Get closest parent meeting criteria

Hi all,
I have a single root tree of a view:

root <-[:PARENT]-child1
child1<-[:PARENT]-child2
child1<-[:PARENT]-child3
child3<-[:PARENT]-child4
etc

Some nodes have a user property. I need to match nodes that have no user property with one of its closest parent who this property has.
My query is:

MATCH (c:Node) WHERE c.user IS NULL
CALL {
    WITH c
    MATCH path=(p:Test)<-[:PARENT*]-(c) WHERE p.user IS NOT NULL
    RETURN nodes(path) as n order by size(n)
    limit 1
 }
RETURN c, n

For small graphs it works ok. But for the graph of several millions nodes and leaves distance from the root reaching 1000+ it takes ages.
Is there a way to optimize this query?

You can try:
STEP 1: - add user property index
CREATE INDEX node_user_index IF NOT EXISTS FOR (n:Node) ON (n.user);

STEP 2: apoc procedure to find closet ancestor

MATCH (c:Node)
WHERE c.user IS NULL

CALL apoc.path.subgraphNodes(
  c,
  {
    relationshipFilter: "<PARENT", // direction to check the path
    maxLevel: 1000, // limit to set , to prevent unlimited routes
    bfs: true,  // searching type
    filterStartNode: true, // id true the node can be ancestor of itself
    labelFilter: "+Node",  //Check only this labels
    where: "_.user IS NOT NULL"  //check only if property exist
  }
) YIELD node
WITH c, node ORDER BY length((node)-[:PARENT*]->(c)) ASC LIMIT 1
RETURN c, node AS closestAncestor

Thank you for the response.
Wouldn't the query with APOC call be equivalent this:

MATCH (c:Node) WHERE c.user IS NULL
MATCH (node:Node)<-[:PARENT*]-(c) WHERE node.user IS NOT NULL
WITH c, node ORDER BY length((node)-[:PARENT*]->(c)) ASC LIMIT 1
RETURN c, node AS closestAncestor

?
What benefit does APOC procedure give?

Update: meanwhile I tried to run this query on a small data set. It raises the error:

Type mismatch: expected Path but was List (line 15, column 30 (offset: 486))
"WITH c, node ORDER BY length((node)<-[:PARENT*]-(c)) ASC LIMIT 1"
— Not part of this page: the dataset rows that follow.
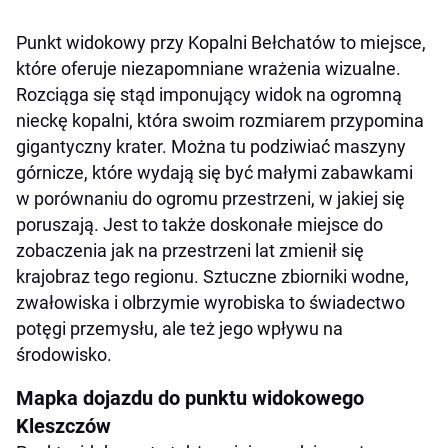
Punkt widokowy przy Kopalni Bełchatów to miejsce,
które oferuje niezapomniane wrażenia wizualne.
Rozciąga się stąd imponujący widok na ogromną
nieckę kopalni, która swoim rozmiarem przypomina
gigantyczny krater. Można tu podziwiać maszyny
górnicze, które wydają się być małymi zabawkami
w porównaniu do ogromu przestrzeni, w jakiej się
poruszają. Jest to także doskonałe miejsce do
zobaczenia jak na przestrzeni lat zmienił się
krajobraz tego regionu. Sztuczne zbiorniki wodne,
zwałowiska i olbrzymie wyrobiska to świadectwo
potęgi przemysłu, ale też jego wpływu na
środowisko.
Mapka dojazdu do punktu widokowego
Kleszczów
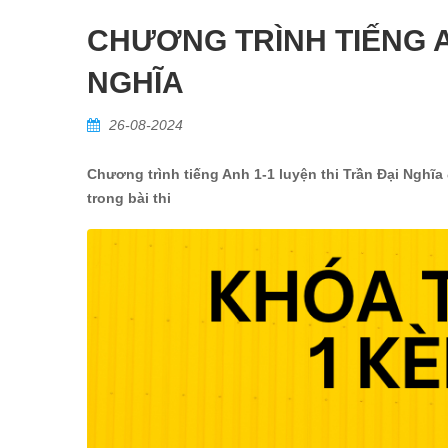
CHƯƠNG TRÌNH TIẾNG A
NGHĨA
26-08-2024
Chương trình tiếng Anh 1-1 luyện thi Trần Đại Nghĩa 
trong bài thi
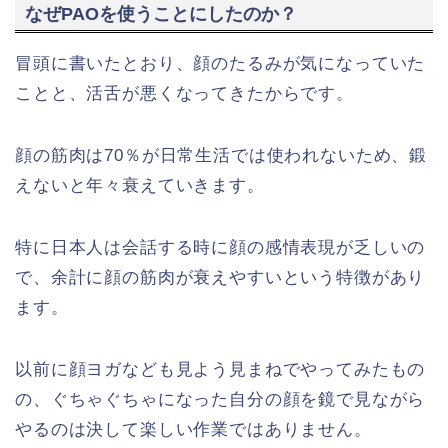
なぜPAOを使うことにしたのか？
冒頭に書いたとおり、顔のたるみが気になっていた
ことと、活舌が悪くなってきたからです。
顔の筋肉は70％が日常生活では使われないため
、鍛
えないと
年々衰えていきます
。
特に日本人は会話する時に顔の感情表現が乏しいの
で、余計に顔の筋肉が衰えやすいという特徴があり
ます。
以前に顔ヨガなども見よう見まねでやってみたもの
の、ぐちゃぐちゃになった自分の顔を鏡で見ながら
やるのは決して楽しい作業ではありません。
I'm not sure how the WITH clause is handled. According to the error is seems the path provided as length() argument is calculated for the list of nodes (all that returned by previous matches) and somehow produces not one path but list of them at once instead of streaming separate paths as records, that can be sorted.

Another question is again about APOC procedure. I've tried also apoc.path.expandConfig. It provides pretty much same result and documentation describes pretty much same functionality. So, what's the difference?

The apoc path procedures can be more efficient, as the run on the server and use the Java API to traverse the graph. In doing so, they can apply the filter incrementally as they traverse.

The pattern within the length function is producing multiple paths between the two nodes, thus the error.

I agree the family of apoc path procedures do look confusing. The expand and expandConfig procedures return paths, whereas the subgraphNodes returns nodes. You should try the expand versions if you want the to order by path length or determine the node’s depth, as you get the path. In the above approach, the path is getting recreated.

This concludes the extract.